Data supplied »
******************************

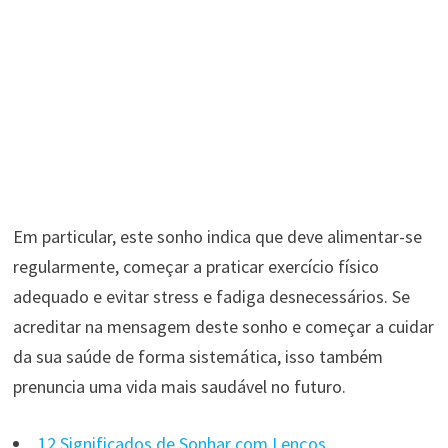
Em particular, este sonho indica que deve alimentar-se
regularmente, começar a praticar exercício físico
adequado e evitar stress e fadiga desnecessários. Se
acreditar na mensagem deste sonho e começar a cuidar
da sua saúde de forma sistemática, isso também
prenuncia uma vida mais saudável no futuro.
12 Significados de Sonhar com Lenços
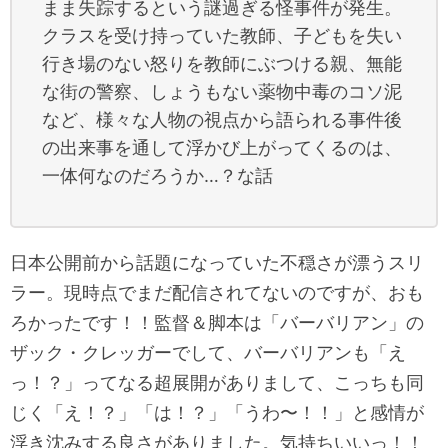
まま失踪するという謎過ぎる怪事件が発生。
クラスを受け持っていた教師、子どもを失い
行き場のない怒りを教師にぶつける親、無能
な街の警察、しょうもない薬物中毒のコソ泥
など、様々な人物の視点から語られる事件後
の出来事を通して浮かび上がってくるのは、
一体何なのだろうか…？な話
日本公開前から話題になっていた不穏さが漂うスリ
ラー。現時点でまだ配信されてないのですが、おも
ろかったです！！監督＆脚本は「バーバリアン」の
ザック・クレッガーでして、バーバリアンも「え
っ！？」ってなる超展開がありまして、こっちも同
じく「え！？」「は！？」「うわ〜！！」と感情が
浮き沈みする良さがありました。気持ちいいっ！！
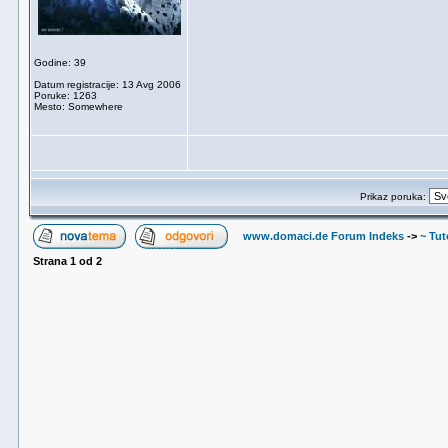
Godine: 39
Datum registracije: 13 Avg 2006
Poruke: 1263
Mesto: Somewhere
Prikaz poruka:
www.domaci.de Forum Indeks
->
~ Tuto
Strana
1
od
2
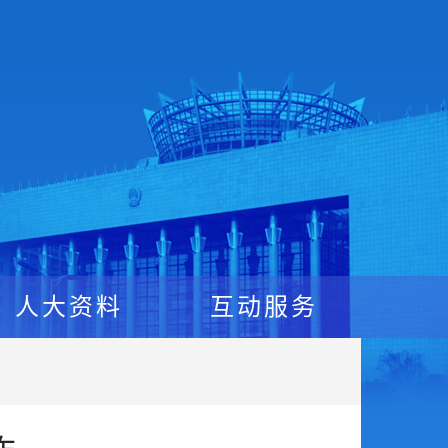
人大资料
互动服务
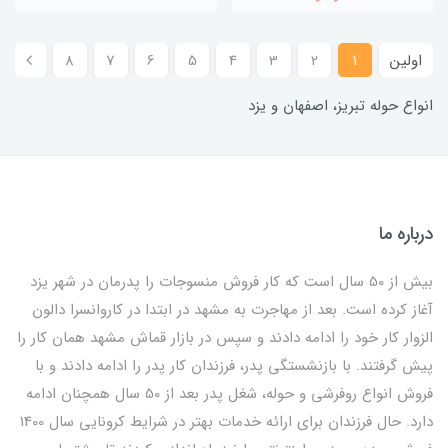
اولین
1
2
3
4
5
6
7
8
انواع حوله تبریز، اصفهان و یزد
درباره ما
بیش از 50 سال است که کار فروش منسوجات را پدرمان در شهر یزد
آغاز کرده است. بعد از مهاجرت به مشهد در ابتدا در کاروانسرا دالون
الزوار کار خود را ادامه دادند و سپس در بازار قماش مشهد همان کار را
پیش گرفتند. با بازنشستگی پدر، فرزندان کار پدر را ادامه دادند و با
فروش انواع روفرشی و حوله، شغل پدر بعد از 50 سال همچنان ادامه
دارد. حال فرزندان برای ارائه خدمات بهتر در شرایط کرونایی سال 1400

******************************

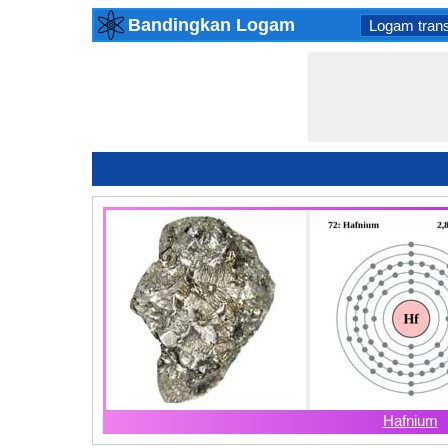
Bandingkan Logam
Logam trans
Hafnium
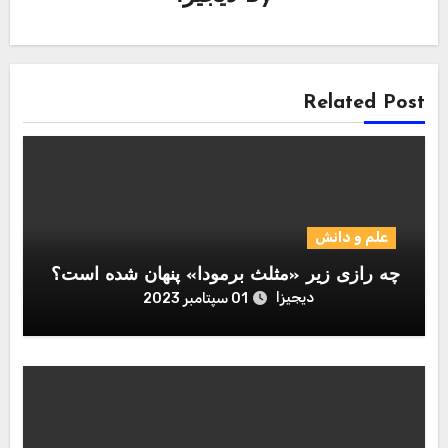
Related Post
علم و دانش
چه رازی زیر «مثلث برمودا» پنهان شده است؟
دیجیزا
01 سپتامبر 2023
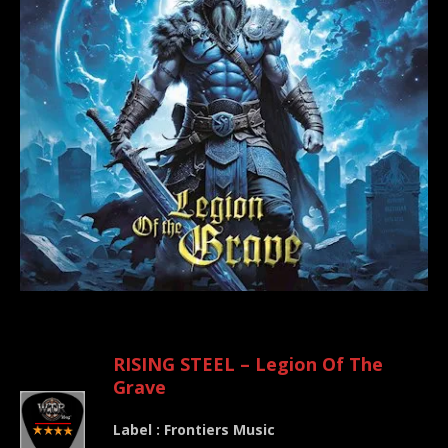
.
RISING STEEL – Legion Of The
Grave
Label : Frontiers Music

******************************

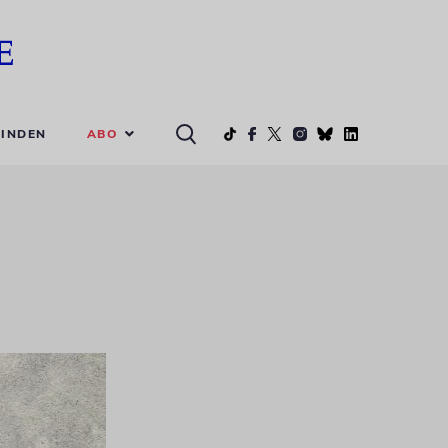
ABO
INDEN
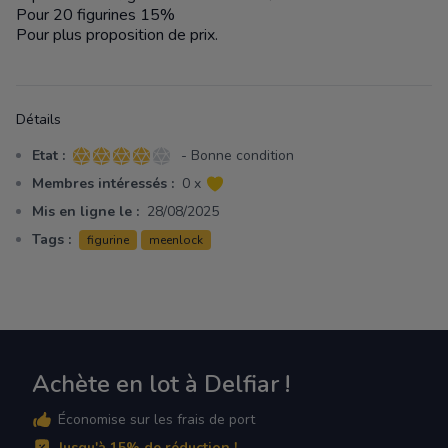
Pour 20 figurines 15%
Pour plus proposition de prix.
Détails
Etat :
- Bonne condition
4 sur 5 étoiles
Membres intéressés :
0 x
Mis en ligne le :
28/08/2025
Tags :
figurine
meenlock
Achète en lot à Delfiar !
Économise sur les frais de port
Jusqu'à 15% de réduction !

******************************

Your goal »
State the number of lines in the entries above that contain the word "حوله", and nothing more.

Answer »
2